Seasons
- ← 19201922 →

= 1921 New Zealand rugby league season =

The 1921 New Zealand rugby league season was the 14th season of rugby league that had been played in New Zealand.

==International competitions==

New Zealand toured Australia, losing to New South Wales 56–9. They then defeated Queensland 25–12 before losing the second and third matches 21–16 and 8–3 respectively. The final three matches of the tour saw a loss to Toowoomba and wins over Wide Bay and Newcastle. New Zealand were coached by Jim Rukutai, captained by Henry Tancred and included Clarrie Polson.

New Zealand also provided one player to the Australasian tour of Great Britain; Bert Laing. On their way to Great Britain and France the Australasian Kangaroos played an exhibition match at the Basin Reserve in Wellington.

==National competitions==

===Northern Union Cup===
Auckland again held the Northern Union Cup at the end of the season.

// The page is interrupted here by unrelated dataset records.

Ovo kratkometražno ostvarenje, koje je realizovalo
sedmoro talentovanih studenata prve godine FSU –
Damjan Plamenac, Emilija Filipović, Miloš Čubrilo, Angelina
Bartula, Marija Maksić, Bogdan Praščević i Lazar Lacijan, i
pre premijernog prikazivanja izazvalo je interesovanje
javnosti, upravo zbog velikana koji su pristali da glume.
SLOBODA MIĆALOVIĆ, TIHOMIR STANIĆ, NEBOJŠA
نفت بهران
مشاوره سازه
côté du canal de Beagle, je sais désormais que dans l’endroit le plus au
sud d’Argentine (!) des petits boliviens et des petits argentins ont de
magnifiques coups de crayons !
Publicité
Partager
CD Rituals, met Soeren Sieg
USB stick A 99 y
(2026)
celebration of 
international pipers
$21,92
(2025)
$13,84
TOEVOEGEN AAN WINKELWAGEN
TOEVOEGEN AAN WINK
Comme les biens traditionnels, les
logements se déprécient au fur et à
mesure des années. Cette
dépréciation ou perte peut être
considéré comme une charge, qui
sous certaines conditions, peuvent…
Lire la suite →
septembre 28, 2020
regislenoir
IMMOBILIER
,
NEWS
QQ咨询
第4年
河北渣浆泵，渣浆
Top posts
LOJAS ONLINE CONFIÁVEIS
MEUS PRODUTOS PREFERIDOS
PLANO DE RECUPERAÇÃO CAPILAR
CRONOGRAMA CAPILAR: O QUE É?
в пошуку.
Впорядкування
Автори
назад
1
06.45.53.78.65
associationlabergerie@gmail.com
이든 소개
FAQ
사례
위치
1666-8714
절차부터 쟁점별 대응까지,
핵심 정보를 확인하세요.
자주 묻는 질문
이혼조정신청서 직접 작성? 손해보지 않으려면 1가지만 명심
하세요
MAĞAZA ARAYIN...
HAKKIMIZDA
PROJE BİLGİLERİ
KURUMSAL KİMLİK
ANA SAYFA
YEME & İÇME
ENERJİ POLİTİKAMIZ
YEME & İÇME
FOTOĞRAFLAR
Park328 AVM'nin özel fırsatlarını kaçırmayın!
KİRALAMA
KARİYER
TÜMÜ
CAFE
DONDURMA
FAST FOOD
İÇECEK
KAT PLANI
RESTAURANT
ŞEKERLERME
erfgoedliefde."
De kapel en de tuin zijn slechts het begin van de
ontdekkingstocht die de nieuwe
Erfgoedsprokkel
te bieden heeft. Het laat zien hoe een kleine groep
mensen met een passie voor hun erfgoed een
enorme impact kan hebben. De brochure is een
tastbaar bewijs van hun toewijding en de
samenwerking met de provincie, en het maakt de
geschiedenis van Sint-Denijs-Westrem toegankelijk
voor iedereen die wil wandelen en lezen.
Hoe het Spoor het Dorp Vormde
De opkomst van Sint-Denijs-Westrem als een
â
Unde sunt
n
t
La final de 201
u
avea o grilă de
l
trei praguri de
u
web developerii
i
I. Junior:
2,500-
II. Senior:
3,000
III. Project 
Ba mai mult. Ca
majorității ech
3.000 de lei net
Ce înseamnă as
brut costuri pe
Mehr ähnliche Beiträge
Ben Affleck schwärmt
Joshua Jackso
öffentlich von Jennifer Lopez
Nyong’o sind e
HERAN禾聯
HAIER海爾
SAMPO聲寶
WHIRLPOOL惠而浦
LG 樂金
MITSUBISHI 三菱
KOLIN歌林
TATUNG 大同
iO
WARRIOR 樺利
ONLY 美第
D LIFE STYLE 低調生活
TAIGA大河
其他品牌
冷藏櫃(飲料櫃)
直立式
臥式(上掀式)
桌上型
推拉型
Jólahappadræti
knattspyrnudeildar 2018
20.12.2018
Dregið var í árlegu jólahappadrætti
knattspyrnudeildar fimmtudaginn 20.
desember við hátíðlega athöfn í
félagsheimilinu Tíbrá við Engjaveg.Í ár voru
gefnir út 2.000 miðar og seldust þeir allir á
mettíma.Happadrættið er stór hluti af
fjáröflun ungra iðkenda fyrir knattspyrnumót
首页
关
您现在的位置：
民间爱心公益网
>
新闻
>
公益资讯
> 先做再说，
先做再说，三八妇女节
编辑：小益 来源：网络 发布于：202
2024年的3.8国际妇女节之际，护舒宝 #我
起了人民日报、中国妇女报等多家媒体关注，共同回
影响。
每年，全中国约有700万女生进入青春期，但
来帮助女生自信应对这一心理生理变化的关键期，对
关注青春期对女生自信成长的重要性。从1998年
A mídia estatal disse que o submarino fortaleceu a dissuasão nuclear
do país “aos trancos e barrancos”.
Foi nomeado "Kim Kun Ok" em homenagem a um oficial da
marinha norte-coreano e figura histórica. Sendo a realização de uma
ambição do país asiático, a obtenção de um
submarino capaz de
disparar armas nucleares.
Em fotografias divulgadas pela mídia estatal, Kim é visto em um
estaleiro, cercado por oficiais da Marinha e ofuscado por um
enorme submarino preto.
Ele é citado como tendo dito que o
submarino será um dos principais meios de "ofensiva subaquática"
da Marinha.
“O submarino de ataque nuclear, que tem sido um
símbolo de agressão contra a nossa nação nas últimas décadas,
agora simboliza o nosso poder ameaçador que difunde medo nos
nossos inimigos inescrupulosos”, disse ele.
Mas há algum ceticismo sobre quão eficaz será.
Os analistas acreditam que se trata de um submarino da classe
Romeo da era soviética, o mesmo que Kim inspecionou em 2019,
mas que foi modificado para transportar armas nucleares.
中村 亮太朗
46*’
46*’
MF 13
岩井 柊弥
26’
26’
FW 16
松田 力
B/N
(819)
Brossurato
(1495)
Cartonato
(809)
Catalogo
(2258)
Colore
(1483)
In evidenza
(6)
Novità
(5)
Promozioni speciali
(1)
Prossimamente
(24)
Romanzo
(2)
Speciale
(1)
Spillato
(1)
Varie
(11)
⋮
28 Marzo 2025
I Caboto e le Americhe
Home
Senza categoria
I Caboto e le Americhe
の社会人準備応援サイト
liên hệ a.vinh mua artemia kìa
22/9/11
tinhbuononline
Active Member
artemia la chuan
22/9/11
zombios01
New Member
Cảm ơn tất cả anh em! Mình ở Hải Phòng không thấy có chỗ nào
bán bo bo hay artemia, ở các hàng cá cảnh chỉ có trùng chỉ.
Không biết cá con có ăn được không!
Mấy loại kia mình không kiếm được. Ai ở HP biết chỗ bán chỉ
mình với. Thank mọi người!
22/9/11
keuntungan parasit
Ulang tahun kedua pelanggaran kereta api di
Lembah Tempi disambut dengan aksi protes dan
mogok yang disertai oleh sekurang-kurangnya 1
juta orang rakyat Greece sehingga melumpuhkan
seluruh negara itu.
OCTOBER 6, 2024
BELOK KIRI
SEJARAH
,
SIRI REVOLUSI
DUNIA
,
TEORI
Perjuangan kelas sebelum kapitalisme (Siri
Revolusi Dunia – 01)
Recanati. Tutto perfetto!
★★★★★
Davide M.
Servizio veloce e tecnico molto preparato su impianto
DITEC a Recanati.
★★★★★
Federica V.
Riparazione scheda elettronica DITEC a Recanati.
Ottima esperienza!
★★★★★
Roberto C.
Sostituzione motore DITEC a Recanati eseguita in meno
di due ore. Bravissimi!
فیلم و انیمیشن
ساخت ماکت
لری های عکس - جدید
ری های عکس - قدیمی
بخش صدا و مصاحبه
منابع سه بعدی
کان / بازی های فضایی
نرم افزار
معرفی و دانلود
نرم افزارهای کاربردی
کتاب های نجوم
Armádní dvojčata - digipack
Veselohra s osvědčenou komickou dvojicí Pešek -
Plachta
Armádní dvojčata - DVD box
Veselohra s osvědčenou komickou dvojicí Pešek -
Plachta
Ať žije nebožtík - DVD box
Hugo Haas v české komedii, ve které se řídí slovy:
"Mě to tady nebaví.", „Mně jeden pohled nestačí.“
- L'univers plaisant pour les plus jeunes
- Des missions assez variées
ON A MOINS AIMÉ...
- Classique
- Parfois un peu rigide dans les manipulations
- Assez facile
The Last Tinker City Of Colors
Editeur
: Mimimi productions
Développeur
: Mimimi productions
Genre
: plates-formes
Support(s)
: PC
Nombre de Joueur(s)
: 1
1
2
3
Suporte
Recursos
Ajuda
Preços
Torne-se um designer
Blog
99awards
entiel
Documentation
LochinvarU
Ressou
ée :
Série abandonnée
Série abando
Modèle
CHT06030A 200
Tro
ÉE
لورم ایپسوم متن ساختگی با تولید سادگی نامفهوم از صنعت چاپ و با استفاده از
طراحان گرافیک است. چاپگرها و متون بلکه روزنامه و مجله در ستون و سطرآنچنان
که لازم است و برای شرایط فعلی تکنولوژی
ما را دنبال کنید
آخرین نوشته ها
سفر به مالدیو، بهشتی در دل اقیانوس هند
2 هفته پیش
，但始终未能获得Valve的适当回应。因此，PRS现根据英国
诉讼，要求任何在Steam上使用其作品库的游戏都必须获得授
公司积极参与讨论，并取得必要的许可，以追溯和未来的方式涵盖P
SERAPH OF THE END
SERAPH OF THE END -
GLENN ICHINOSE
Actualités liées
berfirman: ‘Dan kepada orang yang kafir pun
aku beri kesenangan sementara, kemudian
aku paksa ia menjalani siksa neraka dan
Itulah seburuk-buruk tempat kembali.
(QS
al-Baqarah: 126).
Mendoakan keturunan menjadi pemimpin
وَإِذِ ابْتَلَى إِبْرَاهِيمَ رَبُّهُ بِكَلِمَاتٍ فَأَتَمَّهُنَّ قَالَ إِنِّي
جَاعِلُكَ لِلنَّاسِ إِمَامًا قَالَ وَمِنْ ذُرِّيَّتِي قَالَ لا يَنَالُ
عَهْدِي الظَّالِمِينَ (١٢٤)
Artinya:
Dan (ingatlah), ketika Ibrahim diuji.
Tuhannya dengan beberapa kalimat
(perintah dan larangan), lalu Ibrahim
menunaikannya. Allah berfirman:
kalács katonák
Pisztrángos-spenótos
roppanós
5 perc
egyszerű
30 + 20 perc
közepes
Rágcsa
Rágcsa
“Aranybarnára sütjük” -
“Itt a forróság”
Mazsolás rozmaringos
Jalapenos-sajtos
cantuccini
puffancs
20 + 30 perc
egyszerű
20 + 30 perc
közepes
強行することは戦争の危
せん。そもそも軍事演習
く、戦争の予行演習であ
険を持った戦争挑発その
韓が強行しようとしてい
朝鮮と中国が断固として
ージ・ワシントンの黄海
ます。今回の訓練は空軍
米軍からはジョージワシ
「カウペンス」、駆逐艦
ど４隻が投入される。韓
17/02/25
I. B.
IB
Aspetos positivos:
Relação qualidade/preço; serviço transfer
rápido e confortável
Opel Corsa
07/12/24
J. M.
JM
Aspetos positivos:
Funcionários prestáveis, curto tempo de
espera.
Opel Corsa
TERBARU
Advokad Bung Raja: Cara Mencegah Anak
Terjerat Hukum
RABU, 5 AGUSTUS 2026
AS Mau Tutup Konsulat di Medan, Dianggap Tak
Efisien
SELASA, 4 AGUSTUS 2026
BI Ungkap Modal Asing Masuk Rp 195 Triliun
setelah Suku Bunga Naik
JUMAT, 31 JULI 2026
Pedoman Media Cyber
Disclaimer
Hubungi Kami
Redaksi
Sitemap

===Inter-district competition===
Auckland toured the country, defeating Wellington 23–21, the West Coast 47–7 and Canterbury 39–14. Auckland included; Bill Stormont, Bill Davidson, captain Maurice Wetherill, Tim Peckham and Alf Townsend.

A second Auckland side, including Bert Avery, defeated King Country 58–25 in Auckland while a third Auckland side lost 15–18 to the Hawke's Bay.

==Club competitions==

===Auckland===

City won the Auckland Rugby League's Monteith Shield and the Roope Rooster.

Carlaw Park was officially opened on 25 June. The City Rovers defeated Maritime 10–8 in front of 7,000 fans on opening day.

Ponsonby United successfully defended the Thacker Shield, defeating Petone from Wellington 21–13. They then accepted a challenge from Auckland City club, and lost the trophy to City. Sydenham had also challenged for the trophy but had been told that there was no suitable date. The Canterbury Rugby League, and their President Henry Thacker, challenged this decision and the New Zealand Rugby League stepped in, returning the trophy to Canterbury. The rules were subsequently amended to make the shield only contestable between South Island clubs.

City included Bill Davidson, Maurice Wetherill, Bert Laing, George Paki, Tim Peckham and Alf Townsend. Maritime included Ivan Littlewood, Eric Grey and Stan Webb.

===Wellington===
Hutt won the Wellington Rugby League's Appleton Shield.

===Canterbury===
Federal won the Canterbury Rugby League's McKeon Cup.

===Other competitions===
The South Auckland Rugby League was constituted on 28 April 1921.